Traction on ice and packed snow
Nothing’s changed too much since last year. Compared to the Hakkapeliitta R [non-studded winter tires] I used to run (and with which I was extremely pleased), the braking, accelerating and cornering performance on both ice and packed snow has been improved – particularly accelerating and braking. In fact, when it comes to handling on ice or packed snow, these tires are like nothing else I’ve experienced before with winter tires. It certainly instills a lot of confidence in the driving experience.
Traction in deep snow
I’ve found that the Hakka 9’s perform very well in deep snow (meaning anything between 6 inches to 2 feet of snow).
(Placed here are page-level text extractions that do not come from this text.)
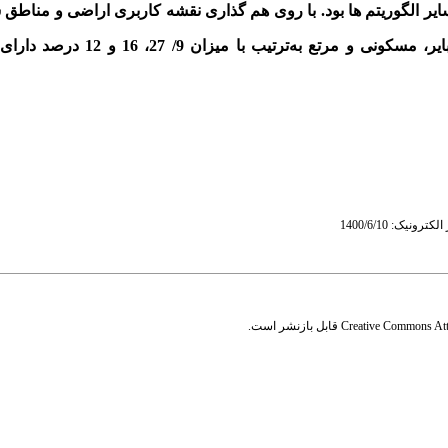
ندی جنگل تصادفی (ضریب کاپا=92/ 0) نسبت به سایر الگوریتم ­ها بود. با روی هم گذاری نقشه کاربری اراضی 
آب­گرفتگی هریک از کاربری ­ها مشخص شد. بر طبق نتایج، اراضی بایر
Creative Commons Attr
قابل بازنشر است.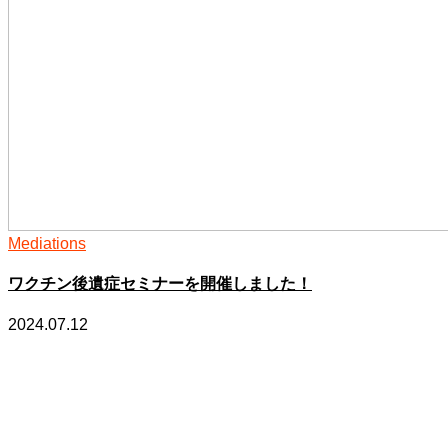
Mediations
ワクチン後遺症セミナーを開催しました！
2024.07.12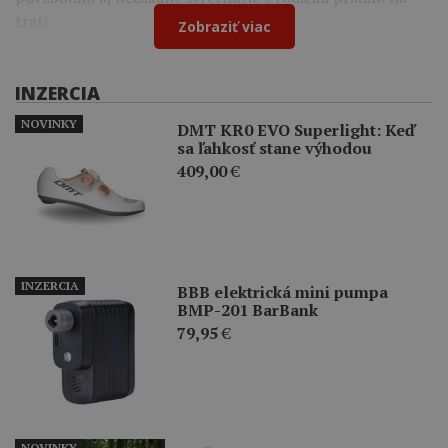
trati.
Zobraziť viac
INZERCIA
NOVINKY
DMT KR0 EVO Superlight: Keď
sa ľahkosť stane výhodou
409,00
€
INZERCIA
BBB elektrická mini pumpa
BMP-201 BarBank
79,95
€
NOVINKY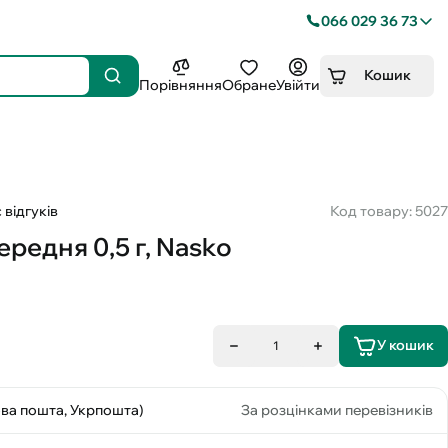
066 029 36 73
Кошик
Порівняння
Обране
Увійти
 відгуків
Код товару: 5027
ередня 0,5 г, Nasko
У кошик
1
ова пошта, Укрпошта)
За розцінками перевізників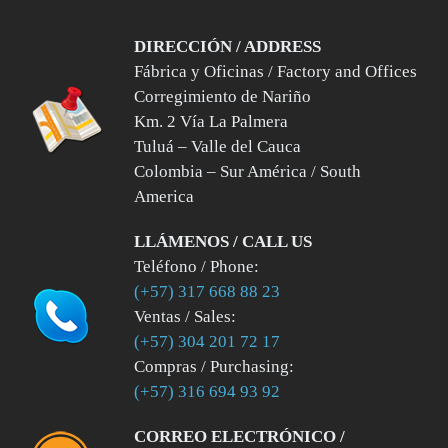
DIRECCIÓN / ADDRESS
Fábrica y Oficinas / Factory and Offices
Corregimiento de Nariño
Km. 2 Vía La Palmera
Tuluá – Valle del Cauca
Colombia – Sur América / South
America
LLÁMENOS / CALL US
Teléfono / Phone:
(+57) 317 668 88 23
Ventas / Sales:
(+57) 304 201 72 17
Compras / Purchasing:
(+57) 316 694 93 92
CORREO ELECTRÓNICO /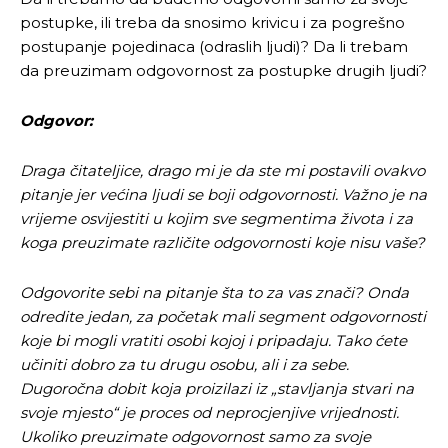
postupke, ili treba da snosimo krivicu i za pogrešno
postupanje pojedinaca (odraslih ljudi)? Da li trebam
da preuzimam odgovornost za postupke drugih ljudi?
Odgovor:
Draga čitateljice, drago mi je da ste mi postavili ovakvo
pitanje jer većina ljudi se boji odgovornosti. Važno je na
vrijeme osvijestiti u kojim sve segmentima života i za
koga preuzimate različite odgovornosti koje nisu vaše?
Odgovorite sebi na pitanje šta to za vas znači? Onda
odredite jedan, za početak mali segment odgovornosti
koje bi mogli vratiti osobi kojoj i pripadaju. Tako ćete
učiniti dobro za tu drugu osobu, ali i za sebe.
Dugoročna dobit koja proizilazi iz „stavljanja stvari na
svoje mjesto“ je proces od neprocjenjive vrijednosti.
Ukoliko preuzimate odgovornost samo za svoje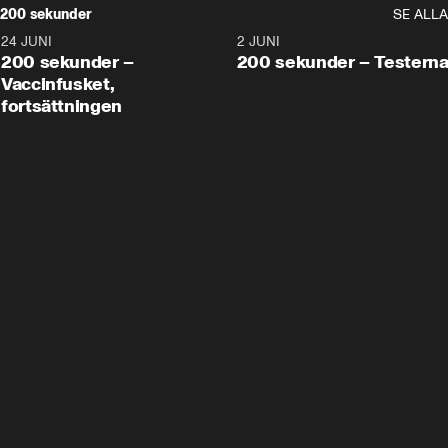
200 sekunder
SE ALLA
24 JUNI
5:00
2 JUNI
200 sekunder –
200 sekunder – Testern
Vaccinfusket,
fortsättningen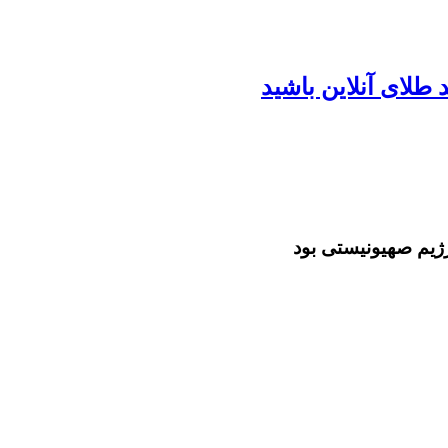
طلای آنلاین باشید
ژیم صهیونیستی بود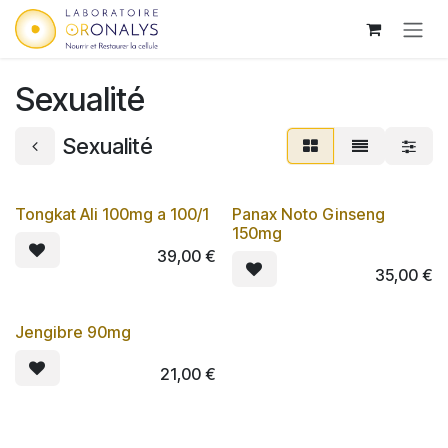
Ir al contenido
Sexualité
Sexualité
Tongkat Ali 100mg a 100/1
Panax Noto Ginseng
Lot de 3
Lot de 3
150mg
39,00
€
35,00
€
Jengibre 90mg
Lot de 3
21,00
€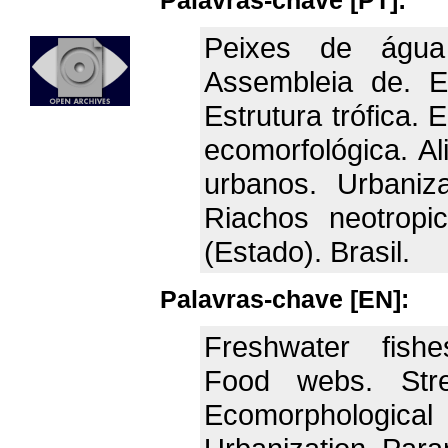
Palavras-chave [PT]:
Peixes de água
Assembleia de. Ec
Estrutura trófica. 
ecomorfológica. A
urbanos. Urbaniz
Riachos neotropic
(Estado). Brasil.
Palavras-chave [EN]:
Freshwater fish
Food webs. Stre
Ecomorphologic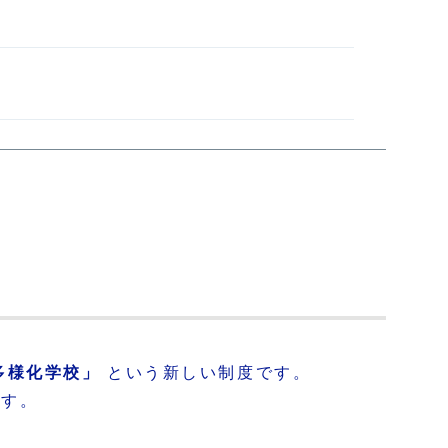
多様化学校」
という新しい制度です。
ます。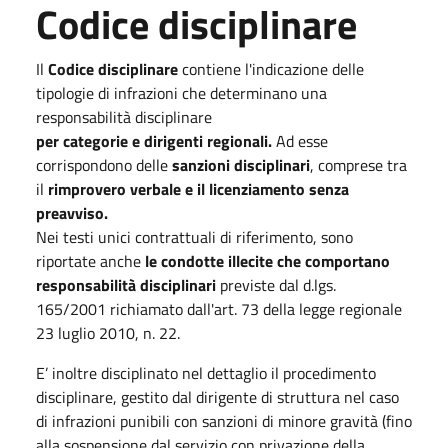
Codice disciplinare
Il
Codice disciplinare
contiene l'indicazione delle
tipologie di infrazioni che determinano una
responsabilità disciplinare
per categorie e dirigenti regionali.
Ad esse
corrispondono delle
sanzioni disciplinari
, comprese tra
il
rimprovero verbale e il licenziamento senza
preavviso.
Nei testi unici contrattuali di riferimento, sono
riportate anche
le condotte illecite che comportano
responsabilità disciplinari
previste dal d.lgs.
165/2001 richiamato dall'art. 73 della legge regionale
23 luglio 2010, n. 22.
E’ inoltre disciplinato nel dettaglio il procedimento
disciplinare, gestito dal dirigente di struttura nel caso
di infrazioni punibili con sanzioni di minore gravità (fino
alla sospensione dal servizio con privazione della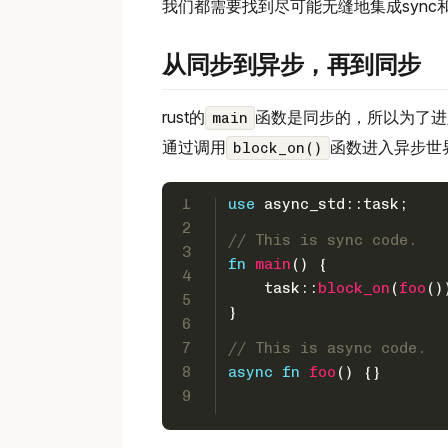
我们都需要找到尽可能无缝地集成sync和
从同步到异步，再到同步
rust的
函数是同步的，所以为了进
main
通过调用
函数进入异步世
block_on()
1
use
 async_std::task;
2
// This is sync code.
3
fn
main
() {
4
    task::
block_on
(
foo
()
5
}
6
7
// This is async code.
8
async
fn
foo
() {}
9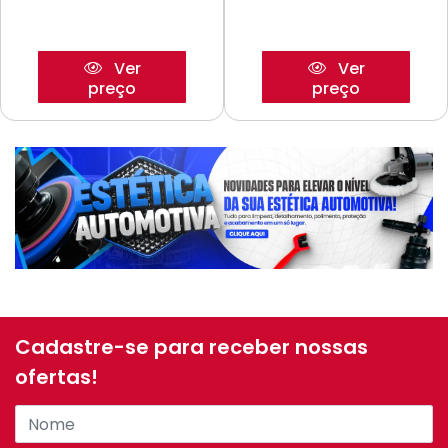
Ver
Ver
preço
preço
Cadastre-se para receber nossas
ofertas!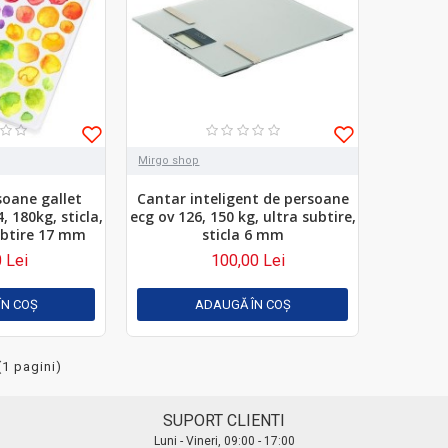
Mirgo shop
soane gallet
Cantar inteligent de persoane
, 180kg, sticla,
ecg ov 126, 150 kg, ultra subtire,
ubtire 17 mm
sticla 6 mm
 Lei
100,00 Lei
ÎN COŞ
ADAUGĂ ÎN COŞ
(1 pagini)
SUPORT CLIENTI
Luni - Vineri, 09:00 - 17:00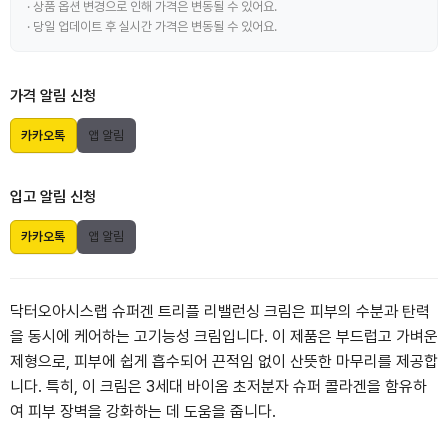
· 상품 옵션 변경으로 인해 가격은 변동될 수 있어요.
· 당일 업데이트 후 실시간 가격은 변동될 수 있어요.
가격 알림 신청
카카오톡
앱 알림
입고 알림 신청
카카오톡
앱 알림
닥터오아시스랩 슈퍼겐 트리플 리밸런싱 크림은 피부의 수분과 탄력
을 동시에 케어하는 고기능성 크림입니다. 이 제품은 부드럽고 가벼운
제형으로, 피부에 쉽게 흡수되어 끈적임 없이 산뜻한 마무리를 제공합
니다. 특히, 이 크림은 3세대 바이옴 초저분자 슈퍼 콜라겐을 함유하
여 피부 장벽을 강화하는 데 도움을 줍니다.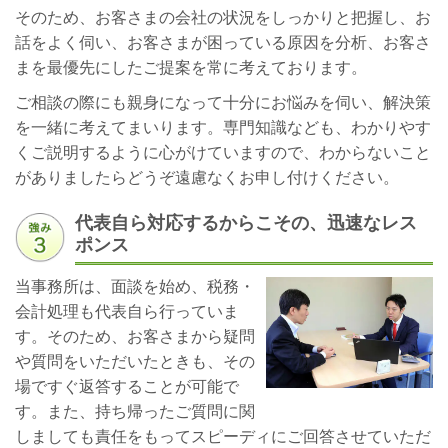
そのため、お客さまの会社の状況をしっかりと把握し、お
話をよく伺い、お客さまが困っている原因を分析、お客さ
まを最優先にしたご提案を常に考えております。
ご相談の際にも親身になって十分にお悩みを伺い、解決策
を一緒に考えてまいります。専門知識なども、わかりやす
くご説明するように心がけていますので、わからないこと
がありましたらどうぞ遠慮なくお申し付けください。
代表自ら対応するからこその、迅速なレス
ポンス
当事務所は、面談を始め、税務・
会計処理も代表自ら行っていま
す。そのため、お客さまから疑問
や質問をいただいたときも、その
場ですぐ返答することが可能で
す。また、持ち帰ったご質問に関
しましても責任をもってスピーディにご回答させていただ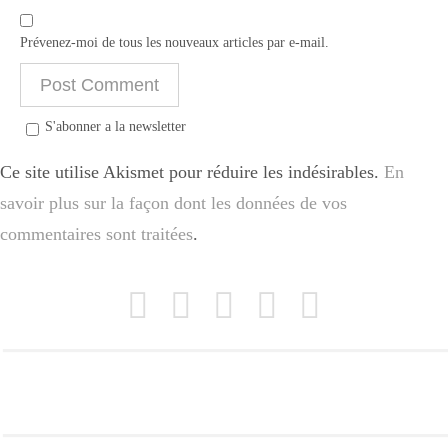
Prévenez-moi de tous les nouveaux articles par e-mail.
S'abonner a la newsletter
Ce site utilise Akismet pour réduire les indésirables.
En
savoir plus sur la façon dont les données de vos
commentaires sont traitées
.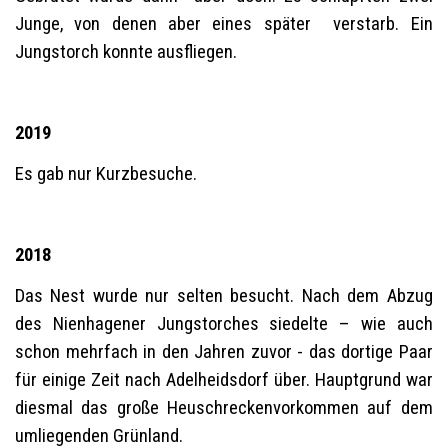
Junge, von denen aber eines später verstarb. Ein
Jungstorch konnte ausfliegen.
2019
Es gab nur Kurzbesuche.
2018
Das Nest wurde nur selten besucht. Nach dem Abzug
des Nienhagener Jungstorches siedelte – wie auch
schon mehrfach in den Jahren zuvor - das dortige Paar
für einige Zeit nach Adelheidsdorf über. Hauptgrund war
diesmal das große Heuschreckenvorkommen auf dem
umliegenden Grünland.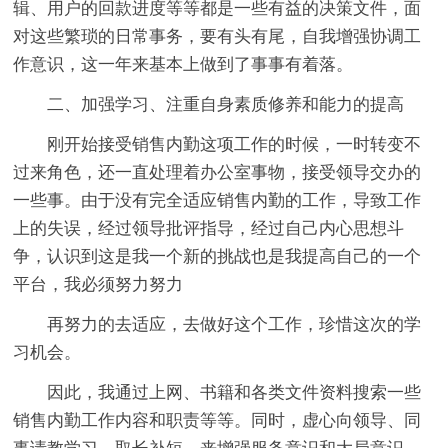
辑、用户的回款进度等等都是一些有益的决策文件，面
对这些繁琐的日常事务，要有头有尾，自我增强协调工
作意识，这一年来基本上做到了事事有着落。
二、加强学习、注重自身素质修养和能力的提高
刚开始接受销售内勤这项工作的时候，一时转变不
过来角色，还一直处理着办公室事物，接受领导交办的
一些事。由于没有完全适应销售内勤的工作，导致工作
上的失误，经过领导批评指导，经过自己内心思想斗
争，认识到这是我一个新的挑战也是我提高自己的一个
平台，我必须努力努力
再努力的去适应，去做好这个工作，珍惜这次的学
习机会。
因此，我通过上网、书籍和各类文件资料搜索一些
销售内勤工作内容和职责等等。同时，虚心向领导、同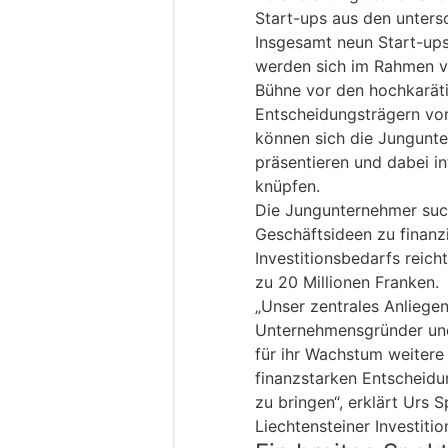
Start-ups aus den unters
Insgesamt neun Start-ups
werden sich im Rahmen v
Bühne vor den hochkarät
Entscheidungsträgern vo
können sich die Jungunt
präsentieren und dabei i
knüpfen.
Die Jungunternehmer such
Geschäftsideen zu finanz
Investitionsbedarfs reic
zu 20 Millionen Franken.
„Unser zentrales Anliegen 
Unternehmensgründer und
für ihr Wachstum weitere 
finanzstarken Entscheid
zu bringen“, erklärt Urs 
Liechtensteiner Investiti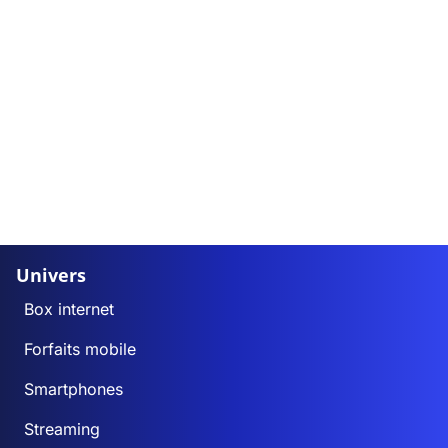
Univers
Box internet
Forfaits mobile
Smartphones
Streaming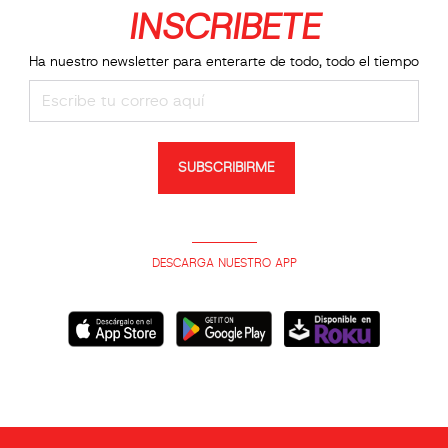
INSCRIBETE
Ha nuestro newsletter para enterarte de todo, todo el tiempo
SUBSCRIBIRME
DESCARGA NUESTRO APP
I can’t tell if they are better or worse than the non-studded R’s I used to have in deep snow, but they certainly satisfy my expectations. I also realize that the Hakka 9’s are not designed as an off-road tire, but rather as an extremely safe road tire – that is also my #1 priority when looking for a winter tire, and considering their design they’ve impressed me both on and off the road. Furthermore, the Aramid sidewalls have conferred me some added confidence when going off the beaten path in wintery conditions.
Traction on wet/dry roads
The tires are excellent in the slush/wet snow. I’ve driven in the rain on very few occasions (it was more like melting snow), and again, the tires felt very good in these conditions. They also do very well in the dry, as long as it’s cold outside.
Driving around the switch-over point (slightly above or below 0C/32F) I can definitely confirm that the tires feel happier in cold temperatures. As soon as the temperature gets close to or above zero degrees, it is evident that the tire starts to flex and roll noticeably more – it is obvious that it was designed as a severe winter tire and not as an all-weather. I think this is relevant, because even though this is not the climate the tire was primarily designed for, anyone living in a Nordic climate eventually has to swap their tires when the weather warms up or cools down – so for a few weeks, dedicated winter tires do need to operate outside of their ideal operating window.
I encountered a situation this late April where I went on a trip to the Rockies (Saskatoon – Banff – Saskatoon, 1600km+ trip). The temperature on the day we left was around 10 degrees Celcius (50 degrees Farenheit) for the first 5 hours of the trip, but I decided to keep the Hakkapeliitta’s on as a snowstorm was forecast during our stay in the Rockies. We drove smoothly and made a few stops to let the tires cool down - the Hakka’s endured well on the warm roads and came into their own once we reached the Rockies and the snow! So yes, they feel more spongy in warm conditions and an all-weather may have been a better bet for that specific trip, but on the other hand the significant highway stretch we did in warm weather only resulted in minimal wear damage around the stud mounts. That really seemed to be the weak point. I’m sure the Nokian engineers are aware of this, but it’s something to keep in mind.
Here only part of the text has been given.